I view this like getting a new board game, throwing away the rules, yet still using the pieces.
 

Crusadius

Adventurer
Now? At my age which is... ahhh, 21, yes, 21.

I hate it. Too many new things to remember and likely the rules aren't presented in a coherent manner...... unless the game somehow makes me want to read it e.g. Warhammer Age of Sigmar: Soulbound.
 

hawkeyefan

Legend
Unfortunately I never got a copy of TROS, but i don't think your assessment of it is accruate.

I think Ron Edwards's review gives a pretty good feel for it.

And i think it's not a coincidence that Jake Norwood (author of TROS) wrote the foreword to Burning Wheel Gold!

It’s entirely possible I was thinking of another game. I thought Riddle of Steel was heavy on combat and fighting styles and the like, but otherwise not much different from more traditional games. Taking a look at the link you sent and it definitely seems I was mistaking it for some other game....though I can’t think of what game....
 

pemerton

Legend
It’s entirely possible I was thinking of another game. I thought Riddle of Steel was heavy on combat and fighting styles and the like, but otherwise not much different from more traditional games. Taking a look at the link you sent and it definitely seems I was mistaking it for some other game....though I can’t think of what game....
It has a rock/paper/scissors system of positioning etc for combat (I downloaded a free bit of software for running this back in the day). That is a resemblance to BW, though TRoS is more intricate (eg I think it cares about the difference between, say, a thrust and a strike with the edge of the blade).

But the spiritual attributes are central to the game. I think the difference from BW is interesting - in BW playing for or against your Beliefs etc earns you points that you can then spend for buffs. Whereas in TRoS you get to call on your buffs when you're doing stuff that pertains to them. Which is actually closer to Prince Valiant (!), though the latter caps the buffs from morale/emotion at +2 (where pools are often 5+ dice) and has not formal system of when you're entitled to a morale/emotional/spiritual buff other than player and GM both agree.

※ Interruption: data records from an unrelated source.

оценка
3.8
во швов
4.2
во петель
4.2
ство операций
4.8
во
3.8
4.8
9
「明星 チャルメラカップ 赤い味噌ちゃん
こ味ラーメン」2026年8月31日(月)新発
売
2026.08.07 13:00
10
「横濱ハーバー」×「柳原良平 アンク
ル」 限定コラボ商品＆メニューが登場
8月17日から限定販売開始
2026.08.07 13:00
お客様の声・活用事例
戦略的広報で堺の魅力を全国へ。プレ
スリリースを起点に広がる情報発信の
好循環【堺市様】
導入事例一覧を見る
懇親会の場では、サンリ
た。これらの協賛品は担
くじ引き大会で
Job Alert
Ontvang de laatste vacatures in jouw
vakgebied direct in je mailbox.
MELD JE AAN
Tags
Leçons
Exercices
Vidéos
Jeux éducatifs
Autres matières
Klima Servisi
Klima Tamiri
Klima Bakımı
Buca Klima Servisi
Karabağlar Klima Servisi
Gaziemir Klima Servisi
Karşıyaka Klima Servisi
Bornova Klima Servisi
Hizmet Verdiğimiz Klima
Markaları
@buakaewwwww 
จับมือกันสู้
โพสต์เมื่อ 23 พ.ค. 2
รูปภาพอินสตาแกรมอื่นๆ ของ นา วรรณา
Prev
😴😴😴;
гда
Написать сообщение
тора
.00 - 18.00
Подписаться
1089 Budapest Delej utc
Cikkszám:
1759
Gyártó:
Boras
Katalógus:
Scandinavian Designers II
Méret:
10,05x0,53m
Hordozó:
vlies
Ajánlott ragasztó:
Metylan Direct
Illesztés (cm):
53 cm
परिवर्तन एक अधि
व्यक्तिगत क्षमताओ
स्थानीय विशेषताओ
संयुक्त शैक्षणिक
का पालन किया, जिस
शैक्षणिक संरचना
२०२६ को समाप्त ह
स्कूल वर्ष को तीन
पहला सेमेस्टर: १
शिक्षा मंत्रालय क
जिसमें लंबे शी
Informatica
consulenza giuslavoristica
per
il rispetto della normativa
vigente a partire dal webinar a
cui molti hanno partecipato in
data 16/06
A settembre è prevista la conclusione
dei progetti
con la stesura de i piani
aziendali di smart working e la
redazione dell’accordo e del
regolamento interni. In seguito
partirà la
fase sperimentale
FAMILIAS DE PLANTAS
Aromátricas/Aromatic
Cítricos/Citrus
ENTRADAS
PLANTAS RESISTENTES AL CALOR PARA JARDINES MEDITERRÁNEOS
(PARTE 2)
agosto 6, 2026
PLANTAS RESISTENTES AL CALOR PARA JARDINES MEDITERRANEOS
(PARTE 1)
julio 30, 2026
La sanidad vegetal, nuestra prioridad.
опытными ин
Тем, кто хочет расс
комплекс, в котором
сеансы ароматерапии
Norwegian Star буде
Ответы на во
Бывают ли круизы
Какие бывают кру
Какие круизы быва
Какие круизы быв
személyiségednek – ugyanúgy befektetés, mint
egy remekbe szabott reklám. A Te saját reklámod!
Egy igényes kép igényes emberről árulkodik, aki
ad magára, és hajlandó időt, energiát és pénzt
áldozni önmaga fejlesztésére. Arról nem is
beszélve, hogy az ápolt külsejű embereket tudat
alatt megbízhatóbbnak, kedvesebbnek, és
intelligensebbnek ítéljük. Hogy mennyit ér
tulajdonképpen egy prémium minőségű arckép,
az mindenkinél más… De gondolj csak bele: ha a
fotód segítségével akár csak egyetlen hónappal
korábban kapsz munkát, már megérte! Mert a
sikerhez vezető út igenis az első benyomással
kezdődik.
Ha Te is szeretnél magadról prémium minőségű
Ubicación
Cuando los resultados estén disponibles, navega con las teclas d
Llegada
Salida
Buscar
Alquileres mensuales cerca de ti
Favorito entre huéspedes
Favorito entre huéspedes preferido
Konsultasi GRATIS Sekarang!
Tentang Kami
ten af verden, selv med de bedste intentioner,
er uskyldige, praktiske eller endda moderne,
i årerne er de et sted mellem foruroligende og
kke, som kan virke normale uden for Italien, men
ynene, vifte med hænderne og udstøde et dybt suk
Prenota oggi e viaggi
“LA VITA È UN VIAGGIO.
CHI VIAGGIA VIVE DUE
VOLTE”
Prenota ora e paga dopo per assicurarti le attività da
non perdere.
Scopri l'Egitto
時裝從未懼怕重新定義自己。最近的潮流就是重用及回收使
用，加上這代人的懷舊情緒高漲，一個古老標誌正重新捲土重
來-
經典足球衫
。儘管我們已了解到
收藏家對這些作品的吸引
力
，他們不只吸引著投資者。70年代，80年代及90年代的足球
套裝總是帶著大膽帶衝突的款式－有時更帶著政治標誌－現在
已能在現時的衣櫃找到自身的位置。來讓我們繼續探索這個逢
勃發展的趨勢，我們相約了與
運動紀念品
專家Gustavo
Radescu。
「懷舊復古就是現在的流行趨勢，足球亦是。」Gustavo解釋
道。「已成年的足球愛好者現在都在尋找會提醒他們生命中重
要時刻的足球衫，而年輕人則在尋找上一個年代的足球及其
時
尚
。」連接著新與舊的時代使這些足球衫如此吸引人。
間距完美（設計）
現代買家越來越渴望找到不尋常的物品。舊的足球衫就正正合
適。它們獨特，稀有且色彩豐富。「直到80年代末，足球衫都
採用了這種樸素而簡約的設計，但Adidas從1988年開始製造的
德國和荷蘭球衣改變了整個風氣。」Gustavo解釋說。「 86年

I think @Campbell is right to say that it is the ethos and play procedures of many of these games that makes them innovative rather than their resolution systems per se.

EDIT: To respond more directly to your post, I think you probably are thinking of the right game but that when you encountered it the key and distinctive features probably weren't brought to your attention.
 

smcc360

Explorer
I used to switch systems all the time--I enjoyed learning and tweaking different rule sets. But now that I've found a generic universal roleplaying game system (no, not that one) that I really like, I stick with it. If I hear about a game with a premise or setting that sounds intriguing, my first thought nowadays is how to do it with a system I already know and enjoy.
 

Doc_Klueless

Doors and Corners
Are you less likely to try a new game if it's a system you aren't familiar with?
Once upon a time, I was a system junky. I'd play games just to try new systems. As the years passed, it happened less and less as I found fewer and fewer groups who either 1) played a different system or b) were willing to play another system.

When 5e came out, it was a chore for me to slog through it even though it's just a variant of a rule system that I know and have played since 1981!

Within the last few months, I've dropped even that (though mostly for family and work reasons). I doubt I'd even pick up 5e again.

Basically, if it's not based on Savage Worlds, I'm just not interested. Not because I think SW is the end-all, be-all of systems. But because I know it inside and out and don't have to think when I play it, if you get what I mean.